Are you ready for a deep dive into Schedule Risk Analysis theory? Because the cause is quite interesting:
First, let’s look at the Duration distribution in OPRA:
Now the Duration distribution in Safran:
Virtually identical!
So what could cause the Duration distribution to be the same while the Finish Date duration is different? It had me scratching my head…
Let’s go back and look at how OPRA builds an impacted risk model. OPRA converts the original activity to a Hammock, and then creates a new activity to represent the original activity, and additional activities to represent each risk event. Looking at Activity F before the impacted model is built:
With one risk (Risk 9) applied, Activity F becomes this:
OPRA keeps the original predecessor logic to the newly created Activity F (A1012:B). In this example, the existing relationship is a FF relationship with the predecessor being Activity E. It then links the risk event (A1012:Risk9) as a successor to the newly created Activity F (A1012:B) with a FS relationship. Finally, it creates a new link to the original successor from the hammock.
So this:
Becomes this:
As a note, this was a test file from a client; I wouldn’t build this odd combination of an FF predecessor and a SS successor in the real world; I would consider it bad scheduling practice. Ultimately, that odd logic is also why we are seeing the delta between OPRA and Safran.

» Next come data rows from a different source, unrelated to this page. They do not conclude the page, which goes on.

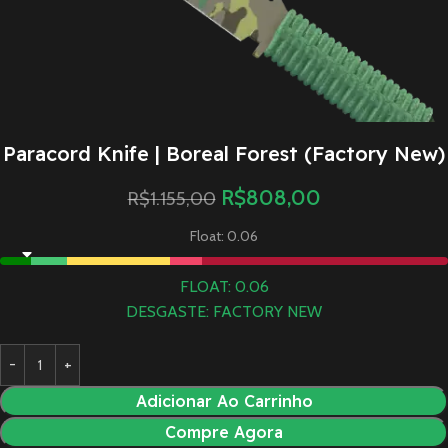
Paracord Knife | Boreal Forest (Factory New)
R$
808,00
R$
1.155,00
Float: 0.06
FLOAT: 0.06
DESGASTE: FACTORY NEW
Adicionar Ao Carrinho
Compre Agora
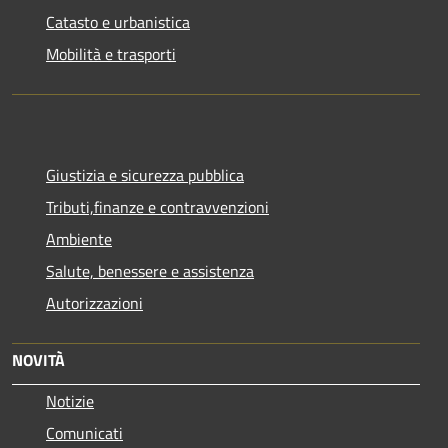
Catasto e urbanistica
Mobilità e trasporti
Giustizia e sicurezza pubblica
Tributi,finanze e contravvenzioni
Ambiente
Salute, benessere e assistenza
Autorizzazioni
NOVITÀ
Notizie
Comunicati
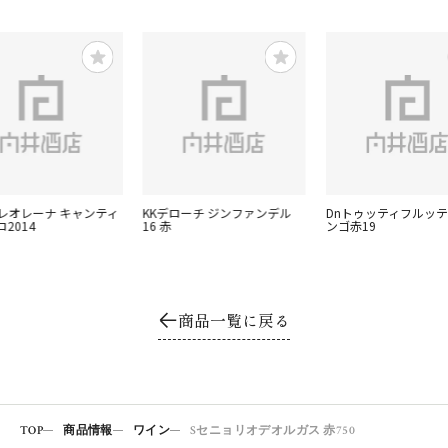
ゾレオレーナ キャンティ
KKデローチ ジンファンデル
Dnトゥッティフルッテ
2014
16 赤
ンゴ赤19
商品一覧に戻る
TOP
商品情報
ワイン
Sセニョリオデオルガス 赤750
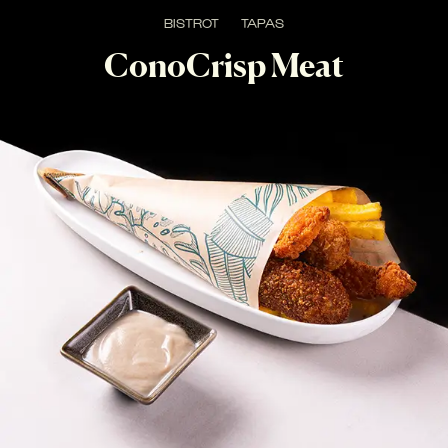
BISTROT
TAPAS
ConoCrisp Meat
ConoCrisp con fritturine di terra: pollo fritto croccante, 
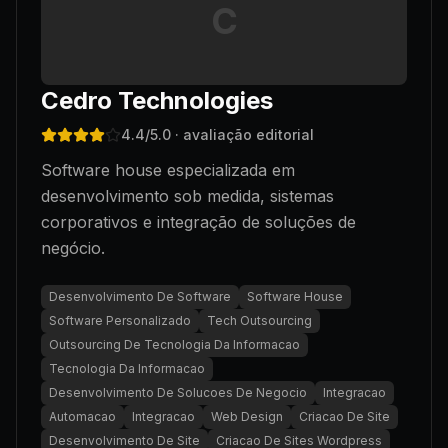
C
Cedro Technologies
4.4
/5.0
· avaliação editorial
Software house especializada em
desenvolvimento sob medida, sistemas
corporativos e integração de soluções de
negócio.
Desenvolvimento De Software
Software House
Software Personalizado
Tech Outsourcing
Outsourcing De Tecnologia Da Informacao
Tecnologia Da Informacao
Desenvolvimento De Solucoes De Negocio
Integracao
Automacao
Integracao
Web Design
Criacao De Site
Desenvolvimento De Site
Criacao De Sites Wordpress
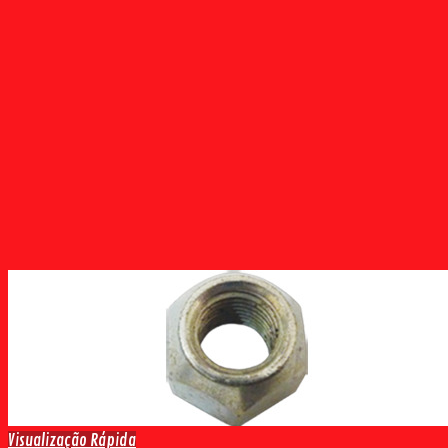
Visualização Rápida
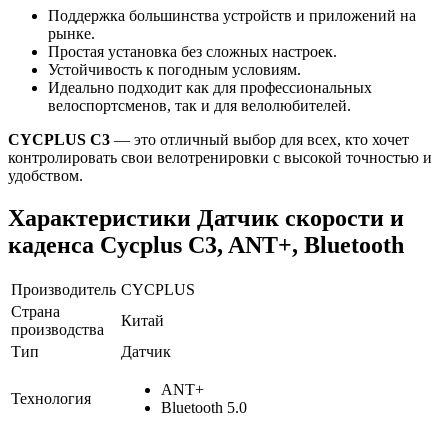
Поддержка большинства устройств и приложений на
рынке.
Простая установка без сложных настроек.
Устойчивость к погодным условиям.
Идеально подходит как для профессиональных
велоспортсменов, так и для велолюбителей.
CYCPLUS C3
— это отличный выбор для всех, кто хочет
контролировать свои велотренировки с высокой точностью и
удобством.
Характеристики
Датчик скорости и
каденса Cycplus C3, ANT+, Bluetooth
Производитель
CYCPLUS
Страна
Китай
производства
Тип
Датчик
ANT+
Технология
Bluetooth 5.0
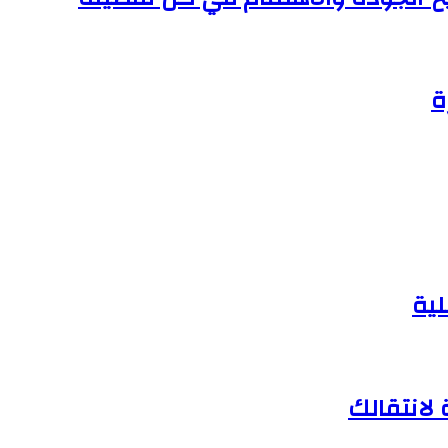
ة
لية
لانتقالك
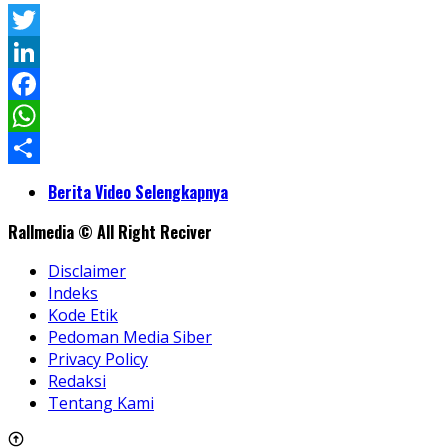
Twitter
LinkedIn
Facebook
WhatsApp
Share
Berita Video Selengkapnya
Rallmedia © All Right Reciver
Disclaimer
Indeks
Kode Etik
Pedoman Media Siber
Privacy Policy
Redaksi
Tentang Kami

Why? When OPRA creates the new activities, it still links the predecessor to the original activity. That works great when the predecessor is an FS or SS relationship, but it creates an issue when the predecessor is a FF relationship.
Here is what happens when you have a FS relationship between Activity E and Activity F:
Let’s step back and think about what a Finish to Finish (FF) relationship is – in an FF, the predecessor must finish before the successor can finish. Contrary to what some people think, it doesn’t mean that the activities must finish together.
But what happens if we split Activities E & F the way that OPRA does when the impacted risk plan is built?
This is what occurs when you have a FS relationship between Activity E and Activity F (while the normal convention is to draw the hammock above the activities, I have flipped them to make it easier to read):
If there is a delay in Activity E, either because of uncertainty on the original activity or due to Risk05 firing, the start of New Activity F will be delayed.
But what if there is a FF relationship instead of an FS relationship between Activity E and Activity F? This is where things potentially go wrong. OPRA still links the predecessor to New Activity F.
So, why does this matter? Well, if Activity E gets delayed beyond the finish of New Activity F, it will delay the start of Risk 09. Remember that the original requirement was that Activity E must finish before Activity F finishes, but now the requirement is that it finishes before New Activity F (and, therefore, before Risk 09 starts). That wasn’t the original intent – we only had to finish Activity E before Activity F; now we have to finish Activity E before we’ve barely started F (akin to a large negative lag on the relationship).
Any time that the overall duration of Hammock Activity E exceeds the duration of New Activity F, there will be an increased overall delay to the project because Risk 09 would be delayed from starting. This is clearly not the intent of the original FF relationship.
Here is an example from the OPRA Step Through Analysis:
In our example, that would be represented by these bars on the histogram. This results in a nearly 3.5 month P100 delay.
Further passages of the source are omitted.